Dan: Let’s settle a debate: Which is the better cruising ground, the Chesapeake or Narragansett Bay? Personally, I’ll take Rhode Island over the tartar sauce-covered crustacean capital any day!

Wendy: Dan, Dan, Dan. You reveal your New England blinders so quickly. One does not use tartar sauce when eating the local Chesapeake delicacy Callinectes sapidus, the blue crab that prompted a Pulitzer Prize-winning book, the culinary bonne bouche that sailors and boaters love to eat while imbibing Natty Bo and hanging out at the many terrific local dock bars and restaurants—so easy to access on the Bay, and for so many more months than up in Ye Olde Narragansette. It’s Old Bay, Dan. Old Bay. Let’s just start there.

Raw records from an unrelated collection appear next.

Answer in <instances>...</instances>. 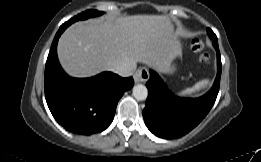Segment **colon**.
<instances>
[{"mask_svg": "<svg viewBox=\"0 0 261 162\" xmlns=\"http://www.w3.org/2000/svg\"><path fill=\"white\" fill-rule=\"evenodd\" d=\"M192 49L200 54V61L205 65H210V57L207 53L203 51V43L199 39L192 41Z\"/></svg>", "mask_w": 261, "mask_h": 162, "instance_id": "obj_1", "label": "colon"}]
</instances>
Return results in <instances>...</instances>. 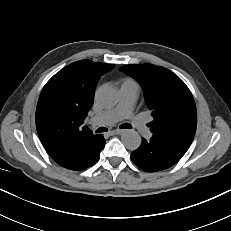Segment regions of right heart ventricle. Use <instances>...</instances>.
I'll return each mask as SVG.
<instances>
[{"mask_svg": "<svg viewBox=\"0 0 231 231\" xmlns=\"http://www.w3.org/2000/svg\"><path fill=\"white\" fill-rule=\"evenodd\" d=\"M122 86H138V85L133 79L127 78L122 82L121 87Z\"/></svg>", "mask_w": 231, "mask_h": 231, "instance_id": "right-heart-ventricle-1", "label": "right heart ventricle"}]
</instances>
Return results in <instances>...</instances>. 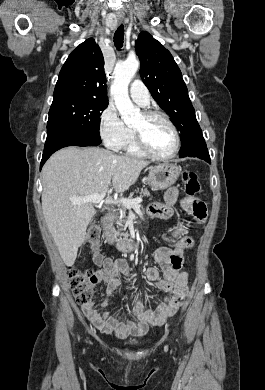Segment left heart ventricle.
I'll return each mask as SVG.
<instances>
[{
	"instance_id": "left-heart-ventricle-1",
	"label": "left heart ventricle",
	"mask_w": 265,
	"mask_h": 390,
	"mask_svg": "<svg viewBox=\"0 0 265 390\" xmlns=\"http://www.w3.org/2000/svg\"><path fill=\"white\" fill-rule=\"evenodd\" d=\"M134 129L139 130L148 147L159 155H167L174 146V135L170 127L161 119H145L141 114L135 124Z\"/></svg>"
}]
</instances>
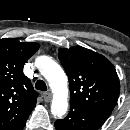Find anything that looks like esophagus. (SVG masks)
<instances>
[{"label":"esophagus","mask_w":130,"mask_h":130,"mask_svg":"<svg viewBox=\"0 0 130 130\" xmlns=\"http://www.w3.org/2000/svg\"><path fill=\"white\" fill-rule=\"evenodd\" d=\"M43 98L46 102H49L51 100V93L50 92H45L43 94Z\"/></svg>","instance_id":"1"}]
</instances>
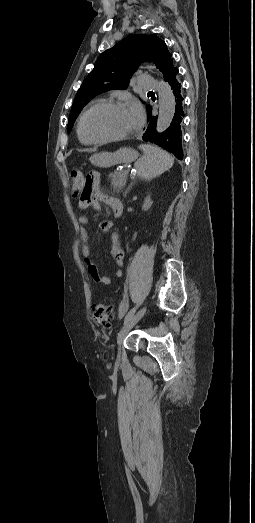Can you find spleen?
I'll list each match as a JSON object with an SVG mask.
<instances>
[{"label":"spleen","instance_id":"obj_1","mask_svg":"<svg viewBox=\"0 0 255 523\" xmlns=\"http://www.w3.org/2000/svg\"><path fill=\"white\" fill-rule=\"evenodd\" d=\"M139 148L143 150L144 156L135 162L134 168L143 180H153L172 168L174 158L165 150H161L157 146H149V144H142Z\"/></svg>","mask_w":255,"mask_h":523}]
</instances>
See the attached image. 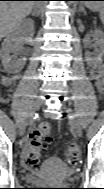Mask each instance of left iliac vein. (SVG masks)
<instances>
[{
  "label": "left iliac vein",
  "mask_w": 104,
  "mask_h": 189,
  "mask_svg": "<svg viewBox=\"0 0 104 189\" xmlns=\"http://www.w3.org/2000/svg\"><path fill=\"white\" fill-rule=\"evenodd\" d=\"M66 112L68 113L72 127L75 129L77 135L81 136L82 128H81L80 121L78 120L75 113L71 109L66 108Z\"/></svg>",
  "instance_id": "1"
}]
</instances>
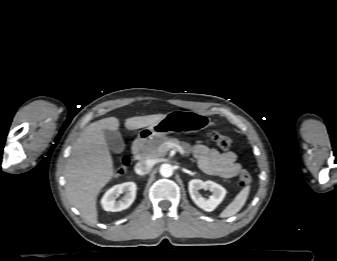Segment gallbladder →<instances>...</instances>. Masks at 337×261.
<instances>
[{"label": "gallbladder", "mask_w": 337, "mask_h": 261, "mask_svg": "<svg viewBox=\"0 0 337 261\" xmlns=\"http://www.w3.org/2000/svg\"><path fill=\"white\" fill-rule=\"evenodd\" d=\"M108 147L115 153H122L125 149V144L121 134L118 131L104 130L103 131Z\"/></svg>", "instance_id": "obj_1"}]
</instances>
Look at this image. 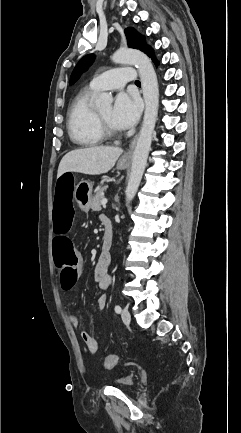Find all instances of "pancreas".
Here are the masks:
<instances>
[{
    "mask_svg": "<svg viewBox=\"0 0 241 433\" xmlns=\"http://www.w3.org/2000/svg\"><path fill=\"white\" fill-rule=\"evenodd\" d=\"M104 189H100L94 196L92 203L90 205L91 209L93 211H100L101 210V201L104 198Z\"/></svg>",
    "mask_w": 241,
    "mask_h": 433,
    "instance_id": "1",
    "label": "pancreas"
}]
</instances>
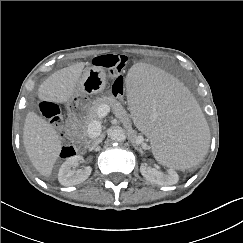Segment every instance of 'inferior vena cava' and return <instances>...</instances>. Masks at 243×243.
I'll use <instances>...</instances> for the list:
<instances>
[{
  "label": "inferior vena cava",
  "mask_w": 243,
  "mask_h": 243,
  "mask_svg": "<svg viewBox=\"0 0 243 243\" xmlns=\"http://www.w3.org/2000/svg\"><path fill=\"white\" fill-rule=\"evenodd\" d=\"M100 142H101V139H100V138H96V139L93 140L91 146L94 148V147H96Z\"/></svg>",
  "instance_id": "obj_1"
}]
</instances>
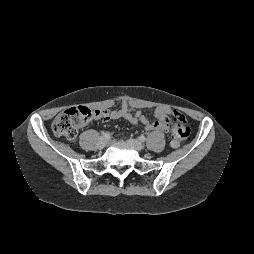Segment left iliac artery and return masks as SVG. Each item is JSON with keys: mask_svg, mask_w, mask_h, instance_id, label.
<instances>
[{"mask_svg": "<svg viewBox=\"0 0 254 254\" xmlns=\"http://www.w3.org/2000/svg\"><path fill=\"white\" fill-rule=\"evenodd\" d=\"M138 139L141 141V142H144L146 140L145 136L144 135H140L138 137Z\"/></svg>", "mask_w": 254, "mask_h": 254, "instance_id": "left-iliac-artery-1", "label": "left iliac artery"}]
</instances>
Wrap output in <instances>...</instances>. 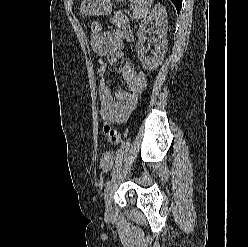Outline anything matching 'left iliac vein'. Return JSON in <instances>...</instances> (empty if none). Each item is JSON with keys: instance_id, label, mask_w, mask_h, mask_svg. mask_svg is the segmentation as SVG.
<instances>
[{"instance_id": "obj_1", "label": "left iliac vein", "mask_w": 248, "mask_h": 247, "mask_svg": "<svg viewBox=\"0 0 248 247\" xmlns=\"http://www.w3.org/2000/svg\"><path fill=\"white\" fill-rule=\"evenodd\" d=\"M111 186L108 188L107 191V198L105 199V208L107 213L112 212V207H111Z\"/></svg>"}]
</instances>
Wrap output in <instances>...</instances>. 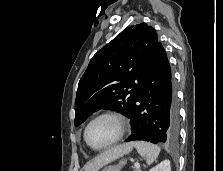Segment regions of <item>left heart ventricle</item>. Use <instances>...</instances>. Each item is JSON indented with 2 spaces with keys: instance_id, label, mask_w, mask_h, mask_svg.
I'll use <instances>...</instances> for the list:
<instances>
[{
  "instance_id": "1",
  "label": "left heart ventricle",
  "mask_w": 223,
  "mask_h": 171,
  "mask_svg": "<svg viewBox=\"0 0 223 171\" xmlns=\"http://www.w3.org/2000/svg\"><path fill=\"white\" fill-rule=\"evenodd\" d=\"M117 122L109 117H104L93 122L87 132V138L94 147H102L113 141L118 135Z\"/></svg>"
}]
</instances>
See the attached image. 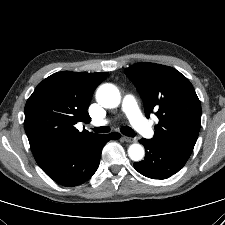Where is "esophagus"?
I'll list each match as a JSON object with an SVG mask.
<instances>
[{
  "label": "esophagus",
  "mask_w": 225,
  "mask_h": 225,
  "mask_svg": "<svg viewBox=\"0 0 225 225\" xmlns=\"http://www.w3.org/2000/svg\"><path fill=\"white\" fill-rule=\"evenodd\" d=\"M123 139H124V141H126L128 143L136 142V138H132V137L123 136Z\"/></svg>",
  "instance_id": "obj_1"
}]
</instances>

Dan: Start there…end there for all I care. Two hours with surgical tools to get a couple scoops of crab—excuse me, Callinectes sapidus—is fun once, after that it’s called overrated, even it if it comes with a clever T-shirt proclaiming: “I got crabs in Annapolis.” I’ll settle for a cocktail in Newport, THE sailing capital of America. New England boaters have taste. Natty Bo…hah.

Wendy: Oh, we’re going down this path again, huh, THE Sailing Capital of America? Wah, wah. Let’s move on to something less based in dubious opinion. As in, when do you actually get out in your very tasteful yaaaachts up there? You guys are still up to your knees in mud in March when we are already launched. When was the last time you went boating on Boxing Day? We’re out nearly year-round, without resorting to a Franklin-style expedition. Hmm. Maybe not the best reference actually. Sorry.

Dan: Your biggest selling point for the Chesapeake is that you have shorter winters? In my world, you can just open the throttles and head south like proper snowbirds. The fact is, Narragansett Bay has it all. You can slow things down in Wickford, cruise in the wake of Herreshoff in Bristol. If city life is calling, you can head to Providence. And then there’s Newport, where you can tour mansions by day and dodge bachelorette parties by night. Ok, that last point is actually a win for you. 

Wendy: And we have all that too, between Annapolis, Baltimore, St. Michael’s, and Kent Narrows, all within a stone’s throw. And yet, we also have 4,480 square miles of rivers, coves, protected anchorages, and places to meander. All without rocks. And fog. Can’t comment on the bachelorette hordes. Sorry, our Bay is the largest estuary in the U.S. of A., and you could spend a lifetime here and still not explore it all. And rich history? Come on. James Michener didn’t write Narragansett, did he? Nope. He didn’t. 

Dan: I think you just came up with the region’s new tourism slogan: “The Chesapeake: A great place to meander.” Tell you what, I’ll blast down to Annapolis on my Bertram so we can pick the measly morsels of flesh from a crab while poking around abandoned coves. Then you can take two weeks to sail up to Narragansett Bay where we can have a meal that doesn’t need to be covered in Old Bay to mask the taste.  

Wendy: You’re on. Have a straw boater I can borrow to blend in? I’ll bring the Old Bay.